* _Problem to work on_
Find the word "投资记录" in the records below. List each line containing it.

* _Source records_

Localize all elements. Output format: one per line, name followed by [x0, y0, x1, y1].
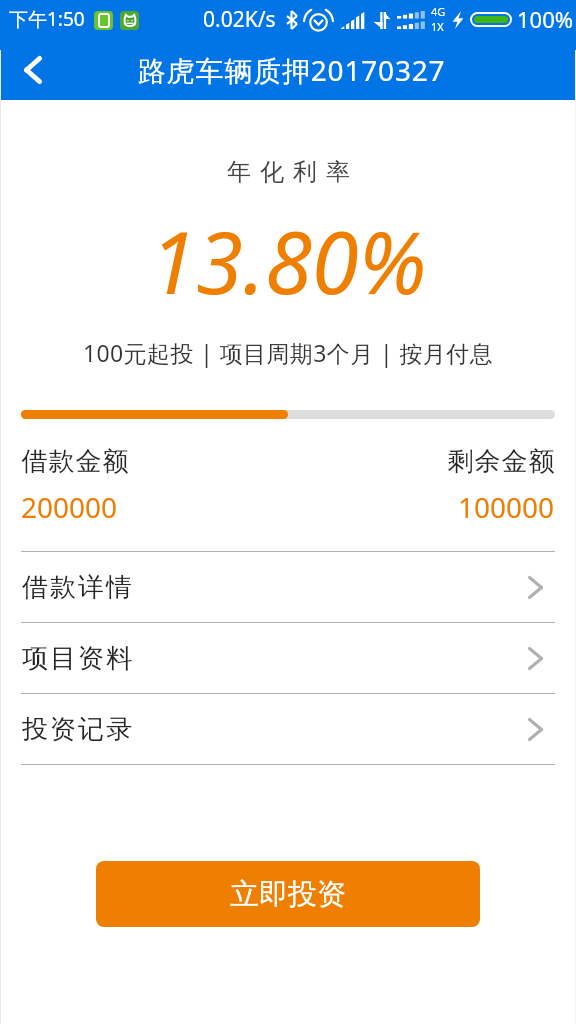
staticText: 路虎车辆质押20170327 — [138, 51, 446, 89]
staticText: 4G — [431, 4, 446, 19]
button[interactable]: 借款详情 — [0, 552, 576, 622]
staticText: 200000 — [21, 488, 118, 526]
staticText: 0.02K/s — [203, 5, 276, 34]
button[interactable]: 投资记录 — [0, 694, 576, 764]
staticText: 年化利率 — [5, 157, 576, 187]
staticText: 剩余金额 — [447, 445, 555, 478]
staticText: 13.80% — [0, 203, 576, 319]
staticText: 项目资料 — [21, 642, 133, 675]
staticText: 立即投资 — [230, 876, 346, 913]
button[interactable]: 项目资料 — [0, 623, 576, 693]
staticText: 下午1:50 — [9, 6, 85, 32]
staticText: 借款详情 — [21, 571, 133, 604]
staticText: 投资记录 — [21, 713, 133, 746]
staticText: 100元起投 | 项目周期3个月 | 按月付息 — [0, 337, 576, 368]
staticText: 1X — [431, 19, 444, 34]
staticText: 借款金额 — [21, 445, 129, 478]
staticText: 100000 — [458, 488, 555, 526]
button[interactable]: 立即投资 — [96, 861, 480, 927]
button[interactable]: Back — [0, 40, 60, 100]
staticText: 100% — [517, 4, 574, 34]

---

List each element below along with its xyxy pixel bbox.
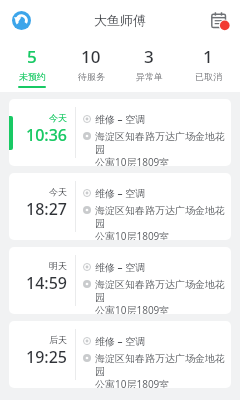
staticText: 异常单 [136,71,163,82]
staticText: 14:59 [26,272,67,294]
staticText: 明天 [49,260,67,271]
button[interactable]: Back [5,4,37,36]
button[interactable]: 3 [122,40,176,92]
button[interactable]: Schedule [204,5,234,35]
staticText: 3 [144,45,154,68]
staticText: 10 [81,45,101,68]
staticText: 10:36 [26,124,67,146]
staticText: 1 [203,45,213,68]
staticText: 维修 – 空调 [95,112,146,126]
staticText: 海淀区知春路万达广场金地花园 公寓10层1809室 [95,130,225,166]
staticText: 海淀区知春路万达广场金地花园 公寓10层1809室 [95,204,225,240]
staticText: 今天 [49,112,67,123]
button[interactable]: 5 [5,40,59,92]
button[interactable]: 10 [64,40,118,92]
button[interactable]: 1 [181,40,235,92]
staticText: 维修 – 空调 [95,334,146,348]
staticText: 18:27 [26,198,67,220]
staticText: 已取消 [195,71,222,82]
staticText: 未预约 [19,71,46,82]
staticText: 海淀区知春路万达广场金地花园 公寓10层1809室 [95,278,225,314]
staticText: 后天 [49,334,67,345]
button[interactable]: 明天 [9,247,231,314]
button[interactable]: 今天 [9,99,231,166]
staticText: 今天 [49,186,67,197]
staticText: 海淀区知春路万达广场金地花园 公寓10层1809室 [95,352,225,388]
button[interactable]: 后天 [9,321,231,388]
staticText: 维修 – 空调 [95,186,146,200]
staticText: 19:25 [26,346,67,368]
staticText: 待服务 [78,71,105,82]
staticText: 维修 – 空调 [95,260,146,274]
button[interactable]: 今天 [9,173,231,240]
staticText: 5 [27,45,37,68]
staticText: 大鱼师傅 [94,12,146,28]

* _Your response_
button[interactable]: 投资记录 — [0, 694, 576, 764]
staticText: 投资记录 — [21, 713, 133, 746]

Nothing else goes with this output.